__PROBLEM REQUIREMENTS__
Print the entries below exactly as they appear, from the first line up to and including the line with "ой покраски перед другими методами?". Do not print any pictures.

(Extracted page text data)
────
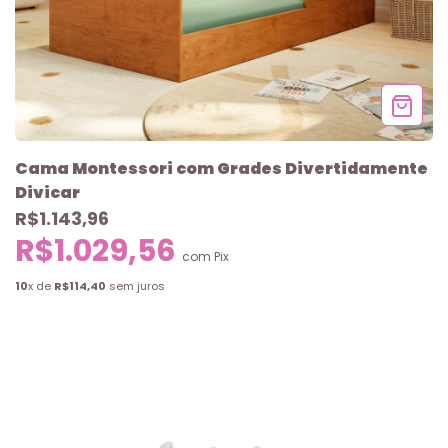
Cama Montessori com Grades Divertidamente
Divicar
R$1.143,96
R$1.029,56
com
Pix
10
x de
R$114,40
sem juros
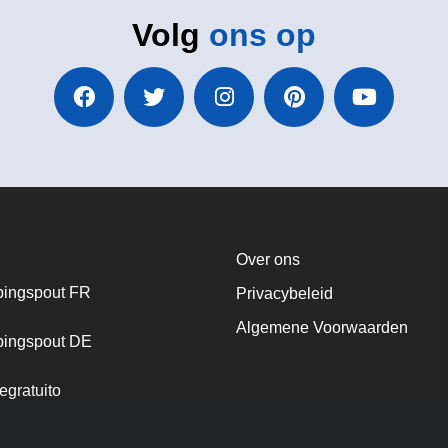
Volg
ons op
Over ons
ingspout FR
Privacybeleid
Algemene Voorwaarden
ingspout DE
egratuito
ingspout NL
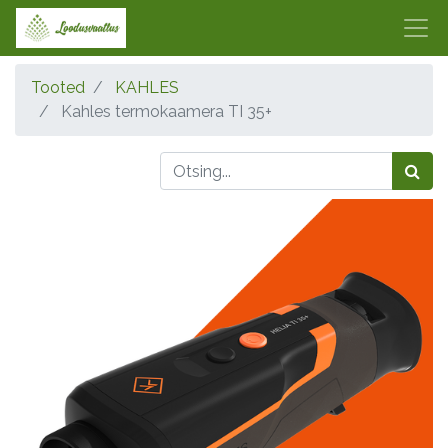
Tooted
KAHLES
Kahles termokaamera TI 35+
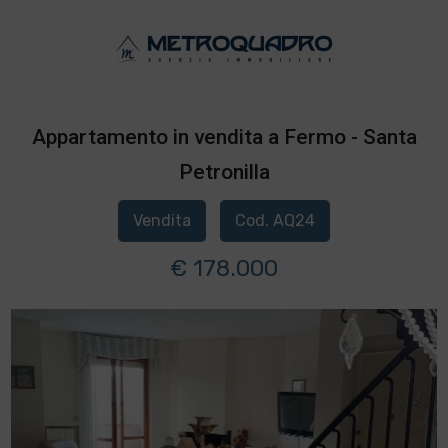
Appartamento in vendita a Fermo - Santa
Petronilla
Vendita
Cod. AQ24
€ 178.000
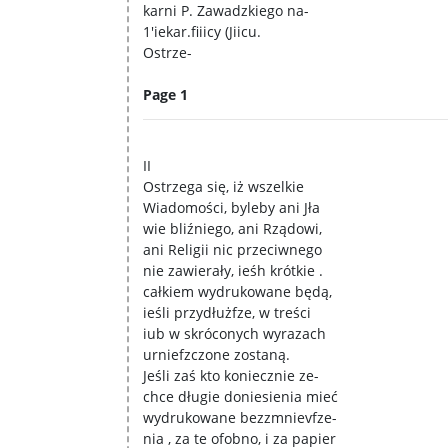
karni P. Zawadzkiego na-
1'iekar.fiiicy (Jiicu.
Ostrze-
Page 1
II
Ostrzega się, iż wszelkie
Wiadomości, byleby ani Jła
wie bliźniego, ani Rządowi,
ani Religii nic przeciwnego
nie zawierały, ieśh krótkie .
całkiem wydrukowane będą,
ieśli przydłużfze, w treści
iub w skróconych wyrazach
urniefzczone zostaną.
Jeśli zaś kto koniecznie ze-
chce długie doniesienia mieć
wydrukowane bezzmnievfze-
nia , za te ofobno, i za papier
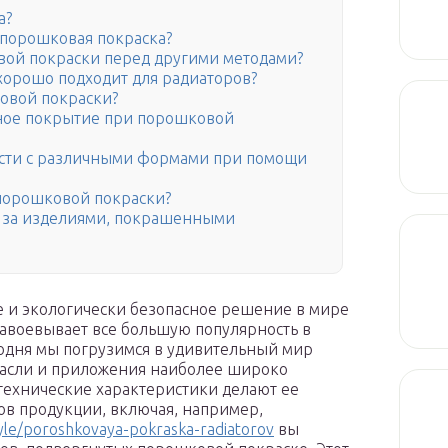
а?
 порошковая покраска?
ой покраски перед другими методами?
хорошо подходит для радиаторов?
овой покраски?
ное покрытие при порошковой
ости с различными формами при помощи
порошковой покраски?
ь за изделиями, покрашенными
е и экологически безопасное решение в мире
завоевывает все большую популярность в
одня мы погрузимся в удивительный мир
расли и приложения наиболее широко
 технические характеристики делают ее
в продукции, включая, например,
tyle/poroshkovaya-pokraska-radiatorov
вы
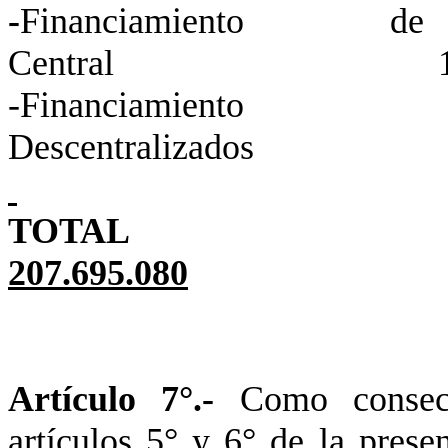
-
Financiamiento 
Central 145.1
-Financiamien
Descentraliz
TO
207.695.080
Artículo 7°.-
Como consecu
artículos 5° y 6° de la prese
────
__RESPONSE__
Cama Montessori com Grades Divertidamente
Divicar
R$1.143,96
R$1.029,56
com
Pix
10
x de
R$114,40
sem juros
Volg
ons op
Over ons
ingspout FR
Privacybeleid
Algemene Voorwaarden
ingspout DE
egratuito
ingspout NL
Tooted
KAHLES
Kahles termokaamera TI 35+
Appartamento in vendita a Fermo - Santa
Petronilla
Vendita
Cod. AQ24
€ 178.000
karni P. Zawadzkiego na-
1'iekar.fiiicy (Jiicu.
Ostrze-
Page 1
II
Ostrzega się, iż wszelkie
Wiadomości, byleby ani Jła
wie bliźniego, ani Rządowi,
ani Religii nic przeciwnego
nie zawierały, ieśh krótkie .
całkiem wydrukowane będą,
ieśli przydłużfze, w treści
iub w skróconych wyrazach
urniefzczone zostaną.
Jeśli zaś kto koniecznie ze-
chce długie doniesienia mieć
wydrukowane bezzmnievfze-
nia , za te ofobno, i za papier
а?
 порошковая покраска?
ой покраски перед другими методами?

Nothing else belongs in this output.